Au bout de deux décennies de désacralisation des institutions régaliennes, le pays vit son pire cauchemar. Depuis les élections du 21 mai 2000 en passant par les scrutins de 2006 jusqu’à cette fin de mandat de la 50e législature, Haïti a cheminé lentement et sûrement vers les bas-fonds aux puanteurs extrêmes. L’arrivée, en plusieurs vagues, d’hommes politiques insolites aux plus hautes fonctions constitue la rédaction du triste testament de l’État.

Les présidents qui se sont succédé au Palais national semblent avoir tous suivi un manuel pour être cohérents dans leurs assauts contre le prestige de cette fonction.
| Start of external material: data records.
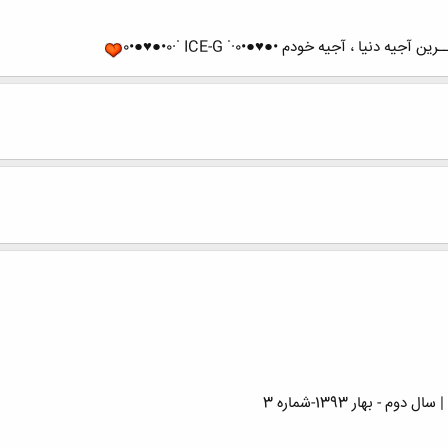
یا ، آجیه خودم •●♥●•٠·˙ ICE-G ˙·٠•●♥●•٠
- بهار 1393-شماره 3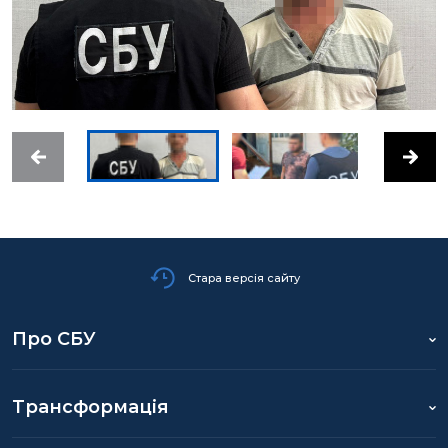
Стара версія сайту
Про СБУ
Трансформація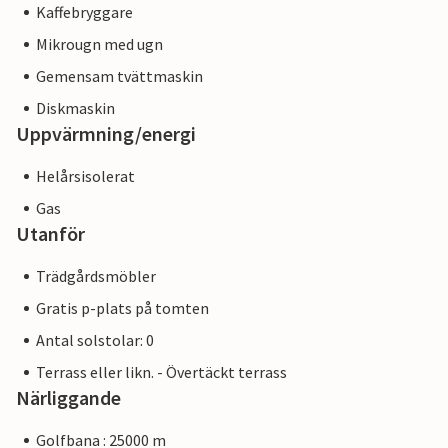
Kaffebryggare
Mikrougn med ugn
Gemensam tvättmaskin
Diskmaskin
Uppvärmning/energi
Helårsisolerat
Gas
Utanför
Trädgårdsmöbler
Gratis p-plats på tomten
Antal solstolar: 0
Terrass eller likn. - Övertäckt terrass
Närliggande
Golfbana : 25000 m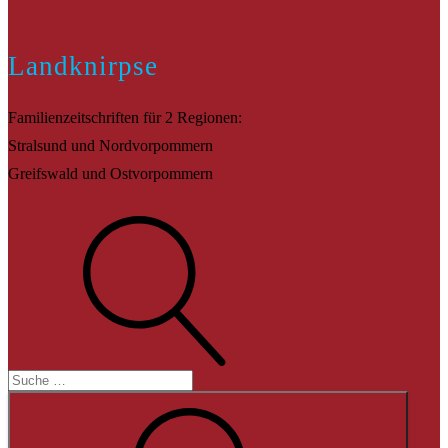
Landknirpse
Familienzeitschriften für 2 Regionen:
Stralsund und Nordvorpommern
Greifswald und Ostvorpommern
Suche
Suche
Car trop souvent, il parait difficile de dire en quoi un chef d’État surpasse son prédécesseur. Aujourd’hui la question la plus sensée qu’un Haïtien puisse se poser concerne la présence ou non des dirigeants à la tête du pays. L’anarchie a atteint un niveau record. L’espoir n’a jamais été aussi rare au sein de la jeunesse. Si Jovenel Moïse a utilisé le slogan « te vèvenn » au cours de sa campagne pour se moquer de ses adversaires, il est évident que les dégâts causés par ses échecs laissent l’ensemble du pays abasourdi et exigent de grandes tasses tous les jours.

Les parlementaires se confondent désormais avec les criminels les plus hideux et ne sont plus « Honorables ». Le respect et la confiance des citoyens envers leurs dirigeants disparaissent aussi vite qu’un bloc de glace sous un soleil brulant. En effet, ces derniers n’en peuvent plus de s’efforcer de singer des hommes d’État. Ce savoir-être leur est totalement étranger.

Ne résistant plus à leur vraie nature, ils dévoilent toute la laideur de leurs visages de gangster. Leurs connexions avec de dangereux hors-la-loi, les atrocités exécutées contre des communautés entières et l’impunité soigneusement entretenue sont des éléments d’un puzzle leur permettant de finaliser un complot contre la nation et les gens de bien en particulier.

L’État est pris d’assaut. Les tisanes ne procurent que des soulagements passagers. Aux grands maux, les grands remèdes !

Aussi longtemps que les consciences tardent à être éveillées pour démasquer le complot des « politiciens hors-la-loi » contre les personnes honnêtes, l’espoir d’un meilleur lendemain n’aura pas bourgeonné. Il faudra, de toute façon, un contre-complot assorti de moyens extrêmes pour briser le cercle vicieux mis en place par les imposteurs. D’ici là, le courage de quelques rares députés et sénateurs restera un grain de sable dans la mécanique, mais trop faible pour arrêter la machine du statu quo.